EXTRACTED DATA
==================================================

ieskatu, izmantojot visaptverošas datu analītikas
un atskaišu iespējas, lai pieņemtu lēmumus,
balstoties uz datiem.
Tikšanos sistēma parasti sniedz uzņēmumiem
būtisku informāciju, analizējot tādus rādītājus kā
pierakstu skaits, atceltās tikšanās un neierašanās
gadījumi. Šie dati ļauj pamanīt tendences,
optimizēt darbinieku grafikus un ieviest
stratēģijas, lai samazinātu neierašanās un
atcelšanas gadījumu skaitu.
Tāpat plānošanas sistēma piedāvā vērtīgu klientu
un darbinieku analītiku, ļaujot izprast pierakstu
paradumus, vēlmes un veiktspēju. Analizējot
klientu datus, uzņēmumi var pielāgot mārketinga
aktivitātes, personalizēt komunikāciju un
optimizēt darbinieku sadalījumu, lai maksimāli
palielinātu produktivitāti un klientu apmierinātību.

==================================================

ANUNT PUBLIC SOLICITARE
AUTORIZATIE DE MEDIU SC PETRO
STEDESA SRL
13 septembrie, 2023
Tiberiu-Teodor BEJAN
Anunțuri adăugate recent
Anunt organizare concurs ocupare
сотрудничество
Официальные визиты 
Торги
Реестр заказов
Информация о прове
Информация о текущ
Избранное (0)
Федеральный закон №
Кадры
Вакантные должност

==================================================

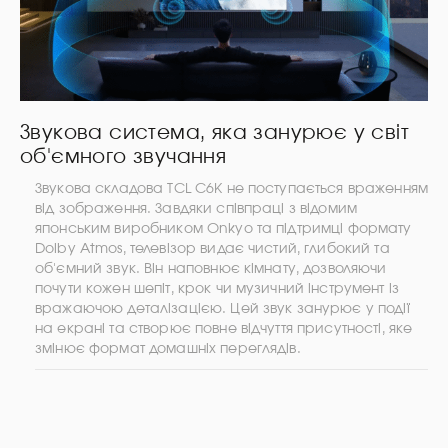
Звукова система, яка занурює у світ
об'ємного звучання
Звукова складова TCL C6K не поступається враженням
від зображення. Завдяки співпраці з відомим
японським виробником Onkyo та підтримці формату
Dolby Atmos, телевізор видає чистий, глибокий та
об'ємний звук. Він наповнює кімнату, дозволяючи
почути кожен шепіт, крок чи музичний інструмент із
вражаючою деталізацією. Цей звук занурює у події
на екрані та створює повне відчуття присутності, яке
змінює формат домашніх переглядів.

==================================================

WHAT YOU SHOULD DO
Find the line with "optimizēt darbinieku grafikus un ieviest" in the entries above. Retype it and each line after it, exactly, through the line with "palielinātu produktivitāti un", and stop there.

EXERCISE RESPONSE
optimizēt darbinieku grafikus un ieviest
stratēģijas, lai samazinātu neierašanās un
atcelšanas gadījumu skaitu.
Tāpat plānošanas sistēma piedāvā vērtīgu klientu
un darbinieku analītiku, ļaujot izprast pierakstu
paradumus, vēlmes un veiktspēju. Analizējot
klientu datus, uzņēmumi var pielāgot mārketinga
aktivitātes, personalizēt komunikāciju un
optimizēt darbinieku sadalījumu, lai maksimāli
palielinātu produktivitāti un klientu apmierinātību.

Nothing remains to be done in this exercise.